*** Material provided Section Begins ***
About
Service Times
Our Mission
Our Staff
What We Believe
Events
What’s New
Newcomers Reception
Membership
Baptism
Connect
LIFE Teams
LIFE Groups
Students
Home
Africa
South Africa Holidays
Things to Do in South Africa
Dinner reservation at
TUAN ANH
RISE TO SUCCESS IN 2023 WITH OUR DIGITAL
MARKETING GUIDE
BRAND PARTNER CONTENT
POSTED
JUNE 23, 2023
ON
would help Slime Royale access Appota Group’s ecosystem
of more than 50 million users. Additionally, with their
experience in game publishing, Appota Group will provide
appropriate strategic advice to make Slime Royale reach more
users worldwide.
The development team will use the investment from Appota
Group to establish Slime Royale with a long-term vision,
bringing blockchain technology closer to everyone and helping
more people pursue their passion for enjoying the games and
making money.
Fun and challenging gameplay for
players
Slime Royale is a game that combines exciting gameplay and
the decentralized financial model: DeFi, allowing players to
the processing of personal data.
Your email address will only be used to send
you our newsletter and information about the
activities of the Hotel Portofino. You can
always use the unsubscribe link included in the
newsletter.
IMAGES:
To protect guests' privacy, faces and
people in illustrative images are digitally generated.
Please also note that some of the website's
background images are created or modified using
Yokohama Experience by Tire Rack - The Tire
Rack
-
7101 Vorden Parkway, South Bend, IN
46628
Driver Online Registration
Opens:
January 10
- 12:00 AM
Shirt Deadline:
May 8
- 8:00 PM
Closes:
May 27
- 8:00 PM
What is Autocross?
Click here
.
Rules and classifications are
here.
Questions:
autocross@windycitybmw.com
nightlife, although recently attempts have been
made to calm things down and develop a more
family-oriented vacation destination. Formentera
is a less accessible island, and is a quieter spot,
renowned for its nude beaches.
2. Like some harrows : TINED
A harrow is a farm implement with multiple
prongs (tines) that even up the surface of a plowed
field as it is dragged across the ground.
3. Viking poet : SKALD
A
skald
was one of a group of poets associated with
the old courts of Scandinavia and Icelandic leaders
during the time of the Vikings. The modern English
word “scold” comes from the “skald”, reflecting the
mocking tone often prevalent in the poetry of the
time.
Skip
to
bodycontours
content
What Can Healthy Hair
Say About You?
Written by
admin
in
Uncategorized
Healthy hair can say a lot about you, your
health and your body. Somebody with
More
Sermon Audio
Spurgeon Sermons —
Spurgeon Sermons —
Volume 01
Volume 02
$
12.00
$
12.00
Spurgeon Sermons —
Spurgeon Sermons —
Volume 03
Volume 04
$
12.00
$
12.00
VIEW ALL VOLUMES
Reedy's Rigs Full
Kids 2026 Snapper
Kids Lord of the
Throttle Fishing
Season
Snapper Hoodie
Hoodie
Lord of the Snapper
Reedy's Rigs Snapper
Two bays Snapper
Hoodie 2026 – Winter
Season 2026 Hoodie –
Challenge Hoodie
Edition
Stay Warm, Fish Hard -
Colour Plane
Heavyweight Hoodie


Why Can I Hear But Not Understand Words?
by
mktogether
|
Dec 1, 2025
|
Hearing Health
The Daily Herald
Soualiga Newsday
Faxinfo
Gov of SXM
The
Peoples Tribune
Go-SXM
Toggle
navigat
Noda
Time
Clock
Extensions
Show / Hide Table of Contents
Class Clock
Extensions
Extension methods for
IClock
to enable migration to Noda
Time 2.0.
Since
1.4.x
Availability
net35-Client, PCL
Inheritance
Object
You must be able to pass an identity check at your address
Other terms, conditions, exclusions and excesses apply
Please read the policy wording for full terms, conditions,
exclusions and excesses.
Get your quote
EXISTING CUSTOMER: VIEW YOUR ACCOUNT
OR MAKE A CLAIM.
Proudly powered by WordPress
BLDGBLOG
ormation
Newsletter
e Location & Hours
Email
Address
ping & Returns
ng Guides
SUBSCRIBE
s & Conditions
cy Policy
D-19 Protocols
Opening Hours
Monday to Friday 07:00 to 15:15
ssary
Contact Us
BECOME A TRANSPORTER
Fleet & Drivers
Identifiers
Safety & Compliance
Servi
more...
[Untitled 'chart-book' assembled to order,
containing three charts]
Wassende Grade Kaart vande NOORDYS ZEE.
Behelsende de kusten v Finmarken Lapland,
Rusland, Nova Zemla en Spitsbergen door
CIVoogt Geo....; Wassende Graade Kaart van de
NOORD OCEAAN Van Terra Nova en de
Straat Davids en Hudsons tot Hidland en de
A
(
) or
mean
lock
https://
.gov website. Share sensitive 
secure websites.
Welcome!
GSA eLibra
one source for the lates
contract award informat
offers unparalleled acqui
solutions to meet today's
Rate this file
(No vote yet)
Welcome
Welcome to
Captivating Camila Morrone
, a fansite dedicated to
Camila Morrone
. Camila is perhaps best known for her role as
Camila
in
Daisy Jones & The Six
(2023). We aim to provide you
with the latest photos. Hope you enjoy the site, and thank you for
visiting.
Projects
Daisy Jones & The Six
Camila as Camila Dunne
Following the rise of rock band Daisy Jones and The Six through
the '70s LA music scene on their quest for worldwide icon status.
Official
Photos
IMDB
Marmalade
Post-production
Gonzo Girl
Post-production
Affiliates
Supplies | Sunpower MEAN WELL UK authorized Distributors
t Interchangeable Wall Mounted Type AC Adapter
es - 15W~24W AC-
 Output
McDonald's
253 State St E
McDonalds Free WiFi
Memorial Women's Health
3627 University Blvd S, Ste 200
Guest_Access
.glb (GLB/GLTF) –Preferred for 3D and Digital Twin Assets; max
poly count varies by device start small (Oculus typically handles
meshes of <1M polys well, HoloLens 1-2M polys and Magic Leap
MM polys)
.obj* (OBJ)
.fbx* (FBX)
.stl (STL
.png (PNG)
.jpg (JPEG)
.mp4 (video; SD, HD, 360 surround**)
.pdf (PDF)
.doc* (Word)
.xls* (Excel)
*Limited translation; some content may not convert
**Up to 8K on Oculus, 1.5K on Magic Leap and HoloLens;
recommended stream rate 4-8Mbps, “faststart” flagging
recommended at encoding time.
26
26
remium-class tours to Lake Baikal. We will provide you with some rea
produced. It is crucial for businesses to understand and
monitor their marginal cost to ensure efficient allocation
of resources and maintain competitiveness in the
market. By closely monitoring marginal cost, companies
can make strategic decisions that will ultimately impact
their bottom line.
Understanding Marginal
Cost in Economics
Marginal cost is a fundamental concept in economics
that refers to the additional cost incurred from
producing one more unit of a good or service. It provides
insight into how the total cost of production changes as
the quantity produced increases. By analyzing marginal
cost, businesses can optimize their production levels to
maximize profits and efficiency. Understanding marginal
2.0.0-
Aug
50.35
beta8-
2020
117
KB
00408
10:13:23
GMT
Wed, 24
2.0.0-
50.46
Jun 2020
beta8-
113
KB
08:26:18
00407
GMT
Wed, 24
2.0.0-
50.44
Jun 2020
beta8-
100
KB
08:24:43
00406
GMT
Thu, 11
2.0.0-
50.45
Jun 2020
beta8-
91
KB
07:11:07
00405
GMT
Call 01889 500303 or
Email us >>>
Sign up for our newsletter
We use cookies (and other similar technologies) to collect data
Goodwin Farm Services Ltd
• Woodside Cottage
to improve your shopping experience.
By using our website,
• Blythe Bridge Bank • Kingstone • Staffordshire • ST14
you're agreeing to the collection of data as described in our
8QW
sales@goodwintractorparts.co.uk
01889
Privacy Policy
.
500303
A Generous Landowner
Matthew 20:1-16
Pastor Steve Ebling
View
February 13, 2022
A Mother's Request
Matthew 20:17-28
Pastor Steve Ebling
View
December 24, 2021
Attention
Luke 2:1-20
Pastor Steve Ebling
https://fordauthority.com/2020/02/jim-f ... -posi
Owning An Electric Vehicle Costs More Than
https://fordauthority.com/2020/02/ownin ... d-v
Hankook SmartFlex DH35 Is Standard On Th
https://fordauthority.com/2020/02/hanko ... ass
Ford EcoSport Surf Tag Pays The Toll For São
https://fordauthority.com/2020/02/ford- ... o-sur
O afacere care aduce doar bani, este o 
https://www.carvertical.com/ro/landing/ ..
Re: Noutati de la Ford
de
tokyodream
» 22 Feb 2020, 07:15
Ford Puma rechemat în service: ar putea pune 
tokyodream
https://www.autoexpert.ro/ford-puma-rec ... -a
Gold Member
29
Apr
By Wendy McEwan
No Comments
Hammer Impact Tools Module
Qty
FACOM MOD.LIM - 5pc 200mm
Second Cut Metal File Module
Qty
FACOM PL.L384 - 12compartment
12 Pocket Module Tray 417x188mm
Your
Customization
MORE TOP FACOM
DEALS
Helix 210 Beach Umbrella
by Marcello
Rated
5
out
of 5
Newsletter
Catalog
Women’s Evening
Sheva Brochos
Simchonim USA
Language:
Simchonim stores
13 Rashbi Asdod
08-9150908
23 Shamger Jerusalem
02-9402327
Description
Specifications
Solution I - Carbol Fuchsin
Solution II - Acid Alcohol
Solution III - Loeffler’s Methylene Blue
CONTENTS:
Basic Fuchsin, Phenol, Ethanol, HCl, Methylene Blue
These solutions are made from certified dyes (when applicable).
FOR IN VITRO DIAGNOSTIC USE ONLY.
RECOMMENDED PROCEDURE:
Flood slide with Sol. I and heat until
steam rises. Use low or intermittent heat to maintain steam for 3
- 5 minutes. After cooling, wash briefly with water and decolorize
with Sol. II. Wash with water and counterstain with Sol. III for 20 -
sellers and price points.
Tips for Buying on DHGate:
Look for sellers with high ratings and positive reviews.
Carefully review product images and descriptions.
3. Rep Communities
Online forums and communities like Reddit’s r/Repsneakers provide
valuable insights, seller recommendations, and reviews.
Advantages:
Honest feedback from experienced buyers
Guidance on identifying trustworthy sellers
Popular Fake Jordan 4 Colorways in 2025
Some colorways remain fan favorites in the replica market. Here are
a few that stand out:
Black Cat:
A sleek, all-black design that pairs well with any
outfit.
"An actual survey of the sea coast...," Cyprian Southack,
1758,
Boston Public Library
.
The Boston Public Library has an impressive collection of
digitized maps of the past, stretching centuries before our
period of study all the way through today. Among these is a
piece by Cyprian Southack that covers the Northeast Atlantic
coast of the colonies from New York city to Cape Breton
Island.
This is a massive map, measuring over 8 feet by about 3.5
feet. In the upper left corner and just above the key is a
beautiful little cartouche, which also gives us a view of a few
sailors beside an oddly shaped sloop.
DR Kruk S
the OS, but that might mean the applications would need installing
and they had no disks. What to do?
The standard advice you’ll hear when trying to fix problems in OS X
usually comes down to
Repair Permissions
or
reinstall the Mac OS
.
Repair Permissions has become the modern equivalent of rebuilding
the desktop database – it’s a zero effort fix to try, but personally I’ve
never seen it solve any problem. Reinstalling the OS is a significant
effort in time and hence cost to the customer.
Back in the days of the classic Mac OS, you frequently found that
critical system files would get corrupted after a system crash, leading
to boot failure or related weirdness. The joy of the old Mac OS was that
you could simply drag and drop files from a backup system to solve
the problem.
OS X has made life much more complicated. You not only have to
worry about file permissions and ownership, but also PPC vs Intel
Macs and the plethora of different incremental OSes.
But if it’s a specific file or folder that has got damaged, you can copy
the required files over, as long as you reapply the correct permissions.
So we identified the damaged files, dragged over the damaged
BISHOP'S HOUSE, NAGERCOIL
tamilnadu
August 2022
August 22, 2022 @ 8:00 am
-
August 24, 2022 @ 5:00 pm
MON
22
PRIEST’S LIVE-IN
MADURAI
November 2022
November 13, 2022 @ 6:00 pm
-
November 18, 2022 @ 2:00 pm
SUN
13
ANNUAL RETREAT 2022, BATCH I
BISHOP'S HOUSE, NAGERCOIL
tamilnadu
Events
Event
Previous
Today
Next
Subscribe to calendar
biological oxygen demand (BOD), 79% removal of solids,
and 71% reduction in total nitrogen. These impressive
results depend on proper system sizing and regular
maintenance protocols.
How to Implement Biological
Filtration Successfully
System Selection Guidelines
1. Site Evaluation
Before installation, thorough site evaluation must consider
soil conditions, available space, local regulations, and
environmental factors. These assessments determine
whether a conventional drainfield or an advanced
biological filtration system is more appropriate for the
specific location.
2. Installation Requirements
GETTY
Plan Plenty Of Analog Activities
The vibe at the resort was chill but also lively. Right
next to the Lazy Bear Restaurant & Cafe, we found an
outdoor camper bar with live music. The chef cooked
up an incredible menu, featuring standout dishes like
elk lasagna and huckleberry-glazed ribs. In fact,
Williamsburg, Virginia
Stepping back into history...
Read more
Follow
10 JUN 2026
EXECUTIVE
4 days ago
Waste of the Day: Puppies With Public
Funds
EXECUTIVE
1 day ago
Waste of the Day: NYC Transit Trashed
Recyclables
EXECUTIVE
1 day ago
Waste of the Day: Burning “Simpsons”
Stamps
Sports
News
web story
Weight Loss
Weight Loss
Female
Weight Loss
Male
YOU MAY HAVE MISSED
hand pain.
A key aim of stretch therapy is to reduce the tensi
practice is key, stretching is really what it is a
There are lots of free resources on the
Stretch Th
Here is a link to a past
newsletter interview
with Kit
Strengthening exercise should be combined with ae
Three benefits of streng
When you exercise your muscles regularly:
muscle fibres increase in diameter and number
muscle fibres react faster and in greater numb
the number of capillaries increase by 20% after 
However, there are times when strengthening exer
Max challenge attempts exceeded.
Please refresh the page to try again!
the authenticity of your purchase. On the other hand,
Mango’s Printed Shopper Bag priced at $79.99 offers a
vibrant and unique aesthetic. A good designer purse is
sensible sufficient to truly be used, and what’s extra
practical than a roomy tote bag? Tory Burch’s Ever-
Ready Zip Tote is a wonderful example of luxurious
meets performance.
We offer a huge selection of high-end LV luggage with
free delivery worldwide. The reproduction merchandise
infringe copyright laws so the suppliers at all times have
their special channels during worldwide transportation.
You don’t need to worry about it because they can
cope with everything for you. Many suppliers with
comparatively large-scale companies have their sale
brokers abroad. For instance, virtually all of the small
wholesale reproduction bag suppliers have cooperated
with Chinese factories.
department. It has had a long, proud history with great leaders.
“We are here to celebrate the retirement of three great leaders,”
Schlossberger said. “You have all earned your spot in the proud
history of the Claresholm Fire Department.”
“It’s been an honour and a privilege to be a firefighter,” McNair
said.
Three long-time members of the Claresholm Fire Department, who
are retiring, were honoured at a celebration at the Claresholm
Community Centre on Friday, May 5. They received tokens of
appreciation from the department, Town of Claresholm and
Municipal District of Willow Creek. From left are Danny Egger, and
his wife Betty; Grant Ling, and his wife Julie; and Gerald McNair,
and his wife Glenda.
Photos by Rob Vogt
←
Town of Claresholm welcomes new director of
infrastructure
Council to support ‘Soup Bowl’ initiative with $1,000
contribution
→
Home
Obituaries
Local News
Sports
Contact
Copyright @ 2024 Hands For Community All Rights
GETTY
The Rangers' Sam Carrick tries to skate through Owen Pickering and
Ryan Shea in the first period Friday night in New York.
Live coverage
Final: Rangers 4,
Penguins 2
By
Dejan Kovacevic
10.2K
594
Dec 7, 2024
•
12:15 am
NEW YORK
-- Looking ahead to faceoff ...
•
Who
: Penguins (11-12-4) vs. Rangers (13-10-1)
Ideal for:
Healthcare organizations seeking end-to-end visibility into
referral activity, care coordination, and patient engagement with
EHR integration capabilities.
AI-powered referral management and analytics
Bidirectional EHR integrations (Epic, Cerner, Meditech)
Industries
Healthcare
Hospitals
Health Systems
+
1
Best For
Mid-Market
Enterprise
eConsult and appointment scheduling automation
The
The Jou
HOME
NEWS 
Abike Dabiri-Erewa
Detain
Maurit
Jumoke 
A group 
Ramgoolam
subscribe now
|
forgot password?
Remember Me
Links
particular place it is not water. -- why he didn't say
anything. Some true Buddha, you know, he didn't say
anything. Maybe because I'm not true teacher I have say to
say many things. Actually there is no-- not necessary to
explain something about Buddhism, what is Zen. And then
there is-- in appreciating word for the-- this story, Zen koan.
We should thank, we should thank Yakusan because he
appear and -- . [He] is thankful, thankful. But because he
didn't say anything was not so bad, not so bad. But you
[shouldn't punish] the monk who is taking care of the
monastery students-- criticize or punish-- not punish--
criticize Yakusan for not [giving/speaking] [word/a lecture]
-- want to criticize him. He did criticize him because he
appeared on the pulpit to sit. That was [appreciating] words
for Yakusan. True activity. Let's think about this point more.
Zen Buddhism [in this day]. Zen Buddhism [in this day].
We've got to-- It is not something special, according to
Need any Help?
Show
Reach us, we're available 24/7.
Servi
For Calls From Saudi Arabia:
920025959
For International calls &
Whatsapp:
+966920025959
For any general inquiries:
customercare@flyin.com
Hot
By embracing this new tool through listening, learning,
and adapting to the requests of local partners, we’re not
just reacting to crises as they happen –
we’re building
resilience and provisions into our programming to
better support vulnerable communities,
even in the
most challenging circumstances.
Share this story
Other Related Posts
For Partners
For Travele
*** Material provided Section Ends ***
**What the task requires**
Reproduce exactly the section above that begins at the line containing "newsletter." and ends at the line containing "The Daily Herald", leaving out all other lines.

**Written response**
newsletter.
IMAGES:
To protect guests' privacy, faces and
people in illustrative images are digitally generated.
Please also note that some of the website's
background images are created or modified using
Yokohama Experience by Tire Rack - The Tire
Rack
-
7101 Vorden Parkway, South Bend, IN
46628
Driver Online Registration
Opens:
January 10
- 12:00 AM
Shirt Deadline:
May 8
- 8:00 PM
Closes:
May 27
- 8:00 PM
What is Autocross?
Click here
.
Rules and classifications are
here.
Questions:
autocross@windycitybmw.com
nightlife, although recently attempts have been
made to calm things down and develop a more
family-oriented vacation destination. Formentera
is a less accessible island, and is a quieter spot,
renowned for its nude beaches.
2. Like some harrows : TINED
A harrow is a farm implement with multiple
prongs (tines) that even up the surface of a plowed
field as it is dragged across the ground.
3. Viking poet : SKALD
A
skald
was one of a group of poets associated with
the old courts of Scandinavia and Icelandic leaders
during the time of the Vikings. The modern English
word “scold” comes from the “skald”, reflecting the
mocking tone often prevalent in the poetry of the
time.
Skip
to
bodycontours
content
What Can Healthy Hair
Say About You?
Written by
admin
in
Uncategorized
Healthy hair can say a lot about you, your
health and your body. Somebody with
More
Sermon Audio
Spurgeon Sermons —
Spurgeon Sermons —
Volume 01
Volume 02
$
12.00
$
12.00
Spurgeon Sermons —
Spurgeon Sermons —
Volume 03
Volume 04
$
12.00
$
12.00
VIEW ALL VOLUMES
Reedy's Rigs Full
Kids 2026 Snapper
Kids Lord of the
Throttle Fishing
Season
Snapper Hoodie
Hoodie
Lord of the Snapper
Reedy's Rigs Snapper
Two bays Snapper
Hoodie 2026 – Winter
Season 2026 Hoodie –
Challenge Hoodie
Edition
Stay Warm, Fish Hard -
Colour Plane
Heavyweight Hoodie


Why Can I Hear But Not Understand Words?
by
mktogether
|
Dec 1, 2025
|
Hearing Health
The Daily Herald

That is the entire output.